Your job with the data below: print everything from the line that holds "verbrauchsarmer ist. Die EcoBoost-Technologie" down to the line that holds "9 Kommentare", ends included, exactly, and nothing else.

Input records:
········
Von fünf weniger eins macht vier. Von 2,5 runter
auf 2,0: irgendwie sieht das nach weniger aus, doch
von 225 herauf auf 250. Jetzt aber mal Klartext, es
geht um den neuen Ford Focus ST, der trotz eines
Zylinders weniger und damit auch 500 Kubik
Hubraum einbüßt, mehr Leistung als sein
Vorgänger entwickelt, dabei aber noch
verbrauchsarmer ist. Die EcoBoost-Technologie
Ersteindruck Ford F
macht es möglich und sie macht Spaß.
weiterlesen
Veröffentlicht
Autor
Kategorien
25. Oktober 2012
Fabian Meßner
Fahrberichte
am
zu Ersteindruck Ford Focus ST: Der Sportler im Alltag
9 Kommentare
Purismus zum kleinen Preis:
········
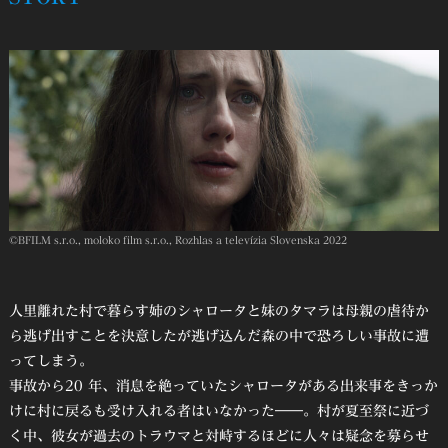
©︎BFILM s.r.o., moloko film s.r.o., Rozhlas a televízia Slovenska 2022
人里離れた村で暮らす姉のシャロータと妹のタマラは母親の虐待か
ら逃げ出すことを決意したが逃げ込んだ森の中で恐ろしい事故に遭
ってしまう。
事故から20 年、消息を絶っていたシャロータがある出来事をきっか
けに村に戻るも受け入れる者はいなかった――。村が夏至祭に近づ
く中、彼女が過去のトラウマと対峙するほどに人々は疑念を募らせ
········
Reply to the exercise:
verbrauchsarmer ist. Die EcoBoost-Technologie
Ersteindruck Ford F
macht es möglich und sie macht Spaß.
weiterlesen
Veröffentlicht
Autor
Kategorien
25. Oktober 2012
Fabian Meßner
Fahrberichte
am
zu Ersteindruck Ford Focus ST: Der Sportler im Alltag
9 Kommentare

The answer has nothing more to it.